**Instructions for the task**
Every line from the one containing "Liebe Grüße" through the end of the listing below goes in the output, exactly and without pictures.
--- Task data ---
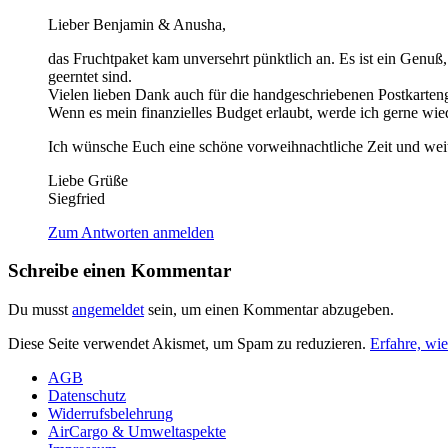
Lieber Benjamin & Anusha,
das Fruchtpaket kam unversehrt pünktlich an. Es ist ein Genuß
geerntet sind.
Vielen lieben Dank auch für die handgeschriebenen Postkartengr
Wenn es mein finanzielles Budget erlaubt, werde ich gerne wied
Ich wünsche Euch eine schöne vorweihnachtliche Zeit und weit
Liebe Grüße
Siegfried
Zum Antworten anmelden
Schreibe einen Kommentar
Du musst
angemeldet
sein, um einen Kommentar abzugeben.
Diese Seite verwendet Akismet, um Spam zu reduzieren.
Erfahre, wi
AGB
Datenschutz
Widerrufsbelehrung
AirCargo & Umweltaspekte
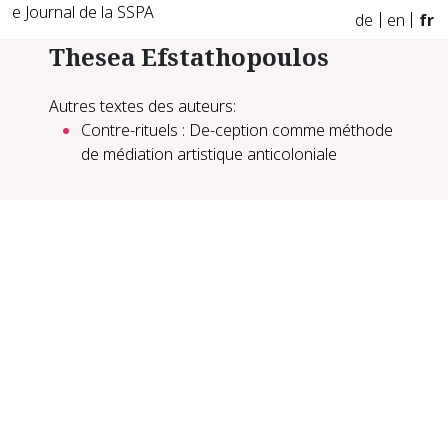
e Journal de la SSPA
de
en
fr
Thesea Efstathopoulos
Autres textes des auteurs:
Contre-rituels : De-ception comme méthode
de médiation artistique anticoloniale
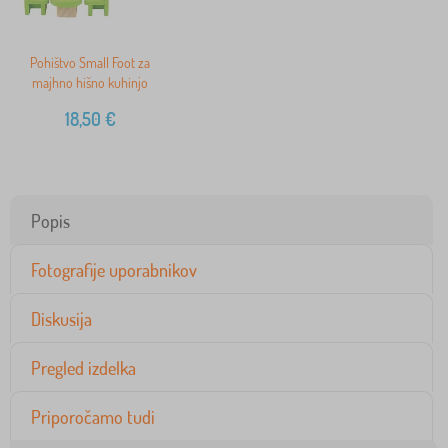
Pohištvo Small Foot za
majhno hišno kuhinjo
18,50
€
Popis
Fotografije uporabnikov
Diskusija
Pregled izdelka
Priporočamo tudi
---
**Solution for this exercise**
Liebe Grüße
Siegfried
Zum Antworten anmelden
Schreibe einen Kommentar
Du musst
angemeldet
sein, um einen Kommentar abzugeben.
Diese Seite verwendet Akismet, um Spam zu reduzieren.
Erfahre, wi
AGB
Datenschutz
Widerrufsbelehrung
AirCargo & Umweltaspekte
e Journal de la SSPA
de
en
fr
Thesea Efstathopoulos
Autres textes des auteurs:
Contre-rituels : De-ception comme méthode
de médiation artistique anticoloniale
Pohištvo Small Foot za
majhno hišno kuhinjo
18,50
€
Popis
Fotografije uporabnikov
Diskusija
Pregled izdelka
Priporočamo tudi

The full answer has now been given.